Configure using instance metadata #1

reachfh · 2018-08-08T19:22:41Z

I am using this module with Nerves, so logging runs very early in the boot process. I reorganized the initialization and configuration process so that it works reliably.

pmenhart · 2018-08-11T22:07:43Z

Thanks for the pull request! Nerves is definitely bringing new challenges - I have no experience with Elixir starting faster than the EC2 instance metadata :-)
I forked from the original cloud_watch to use ExAws instead of the the AWS Elixir library. Unfortunately, your proposal breaks compatibility with ExAws.
I believe this can fix it: configure_aws/1 is specific for the AWS, and should be moved to CloudWatch.AwsProxy (e.g. refactor AwsProxy.client/4, replace all parameters with state, return nil if the client is not ready yet).
ExAws has its own credential resolution mechanism, including ECS task roles, EC2 instance roles, assume sts roles, etc. However, I have no experience how it would work in your "early boot" scenario. I hope that the ExAws implementation of AwsProxy.client(state) can be enhanced to check whether the configuration is valid, and return nil if false. Next check would be invoked from your :refresh_creds timer.

Additional questions or remarks:

I like your implementation of periodic timer to check AWS client validity. I suggest to set reasonably large max_buffer_size, as the boot often generates tons of messages. We experienced log overflow and/or failure of flush/1 when the buffer was small.
I wonder why you keep calling :refresh_creds -> configure_aws/1 every 5 min even after the credentials were resolved? Is there a scenario that the EC2 instance metadata or ECS task roles change values over time?
What is the timeout of :hackney.request calls? We use similar calls, and when running the release outside of EC2 (e.g. developers using local Docker containers, the call took 60 seconds to timeout. We had to configure such calls with short timeout (1 sec should be plenty in this case, IMHO).
FYI, we'll need more flexibility in log_stream_name in my current project. I am thinking about adding configurable callback hook, i.e. the name can be generated dynamically in the application (incl. ability to change dynamically, e.g. every day or every hour).

Cheers
Peter

reachfh · 2018-08-12T11:56:59Z

Hi Peter,

Did you see any specific problem with ExAws? That's what I tested with, and it worked for me.

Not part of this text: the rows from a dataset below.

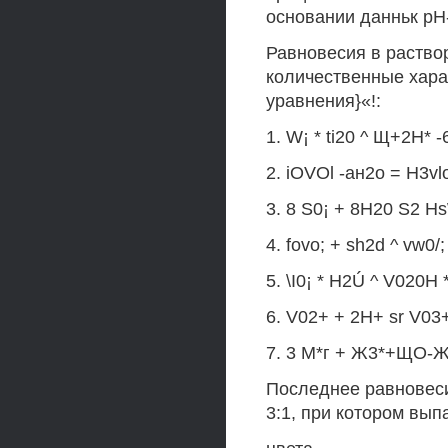
основании данньк рН
Равновесия в раство
количественные хар
уравнения}«!:
1. W¡ * ti20 ^ Щ+2Н* -
2. iOVOl -ан2о = H3vlo
3. 8 S0¡ + 8H20 S2 Hs
4. fovo; + sh2d ^ vw0/;
5. \I0¡ * H2Ú ^ V020H 
6. V02+ + 2H+ sr V03+ 
7. 3 М*г + Ж3*+ЩО-Ж[(
Последнее равновеси
3:1, при котором вып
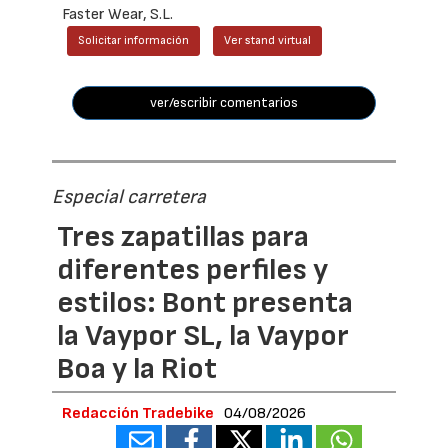
Faster Wear, S.L.
Solicitar información
Ver stand virtual
ver/escribir comentarios
Especial carretera
Tres zapatillas para
diferentes perfiles y
estilos: Bont presenta
la Vaypor SL, la Vaypor
Boa y la Riot
Redacción Tradebike
04/08/2026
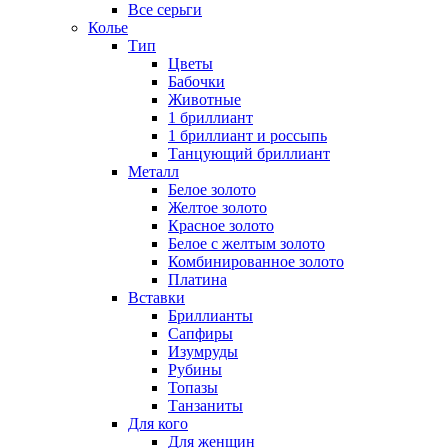
Все серьги
Колье
Тип
Цветы
Бабочки
Животные
1 бриллиант
1 бриллиант и россыпь
Танцующий бриллиант
Металл
Белое золото
Желтое золото
Красное золото
Белое с желтым золото
Комбинированное золото
Платина
Вставки
Бриллианты
Сапфиры
Изумруды
Рубины
Топазы
Танзаниты
Для кого
Для женщин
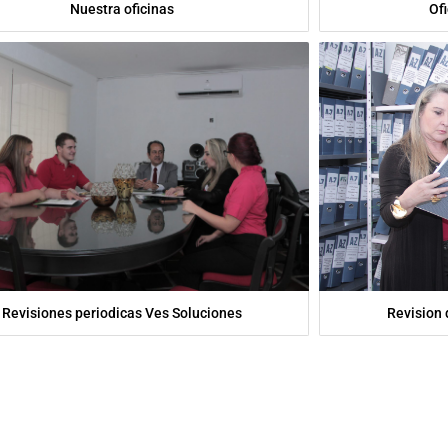
Nuestra oficinas
Of
Revisiones periodicas Ves Soluciones
Revision 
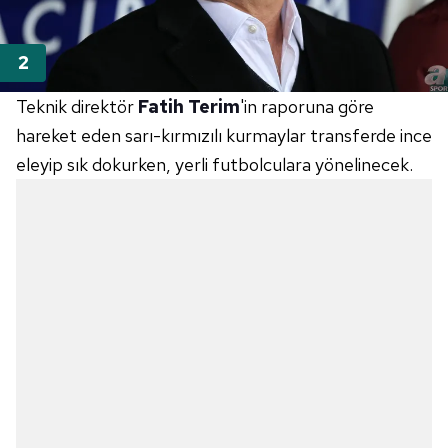
Teknik direktör
Fatih Terim
'in raporuna göre
hareket eden sarı-kırmızılı kurmaylar transferde ince
eleyip sık dokurken, yerli futbolculara yönelinecek.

ExAws does its own credential loading, but it doesn't deal with the metadata not being available, and doesn't dynamically configure things like the region that it could. So it doesn't hurt to wait for the metadata to be available before trying to connect to ExAws. Probably the right thing to do is enhance ExAws a bit.

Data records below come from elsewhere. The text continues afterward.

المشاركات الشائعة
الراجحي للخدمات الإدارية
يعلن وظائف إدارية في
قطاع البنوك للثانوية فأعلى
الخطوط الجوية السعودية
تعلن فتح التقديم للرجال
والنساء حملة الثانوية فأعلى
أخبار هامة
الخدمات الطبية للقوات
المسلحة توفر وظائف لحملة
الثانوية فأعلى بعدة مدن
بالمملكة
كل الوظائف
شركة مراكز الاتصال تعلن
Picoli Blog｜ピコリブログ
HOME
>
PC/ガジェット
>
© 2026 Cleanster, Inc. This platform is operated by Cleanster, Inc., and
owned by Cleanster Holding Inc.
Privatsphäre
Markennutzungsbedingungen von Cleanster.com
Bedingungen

I didn't get the AWS module working, as it has funny runtime dependencies, e.g. trying to load tzdata from the internet as part of it's startup process. I generally like the idea of generating the library from the metadata maintained by Amazon, as it's likely to be up to date and support the sprawl of new services. It doesn't seem to be as popular or well maintained, though. I think that this code would work for AWS, but need to test in a non-Nerves environment. I wanted to make the PR to you now as you were currently working on it.

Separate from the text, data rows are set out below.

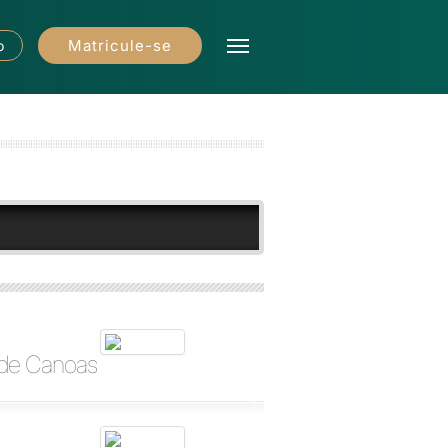
Matricule-se
o
o de Canoas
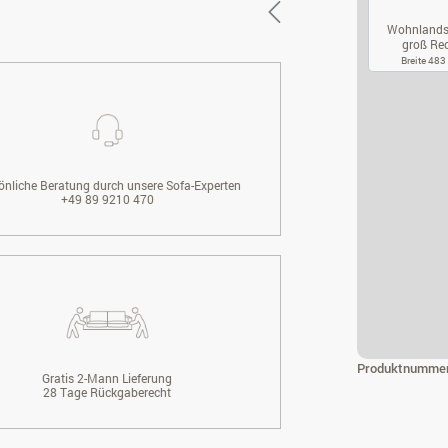
Wohnlands
groß Rec.
Breite 48
WO
önliche Beratung durch unsere Sofa-Experten
+49 89 9210 470
Produktnumme
Gratis 2-Mann Lieferung
28 Tage Rückgaberecht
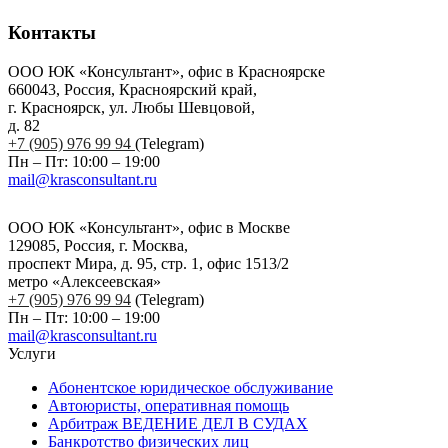
Контакты
ООО ЮК «Консультант», офис в Красноярске
660043, Россия, Красноярский край,
г. Красноярск, ул. Любы Шевцовой,
д. 82
+7 (905) 976 99 94
(Telegram)
Пн – Пт: 10:00 – 19:00
mail@krasconsultant.ru
ООО ЮК «Консультант», офис в Москве
129085, Россия, г. Москва,
проспект Мира, д. 95, стр. 1, офис 1513/2
метро «Алексеевская»
+7 (905) 976 99 94
(Telegram)
Пн – Пт: 10:00 – 19:00
mail@krasconsultant.ru
Услуги
Абонентское юридическое обслуживание
Автоюристы, оперативная помощь
Арбитраж ВЕДЕНИЕ ДЕЛ В СУДАХ
Банкротство физических лиц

It's necessary to periodically refresh the credentials from the instance profile, as they expire.

I didn't specifically set timeout on hackney. In AWS, it generally responds quickly, but the data is not available. Perhaps it would be useful to set it to something short and let the retry logic handle it.

A hook for setting the stream name might be interesting. We do some thing similar on Elasticsearch by logging to time based indexes which we expire. I am finding CloudWatch Logs to be relatively weak, so I am thinking about logging messages to Kinesis, feeding them to Elasticsearch and simultaneously making them available to the developer in real time.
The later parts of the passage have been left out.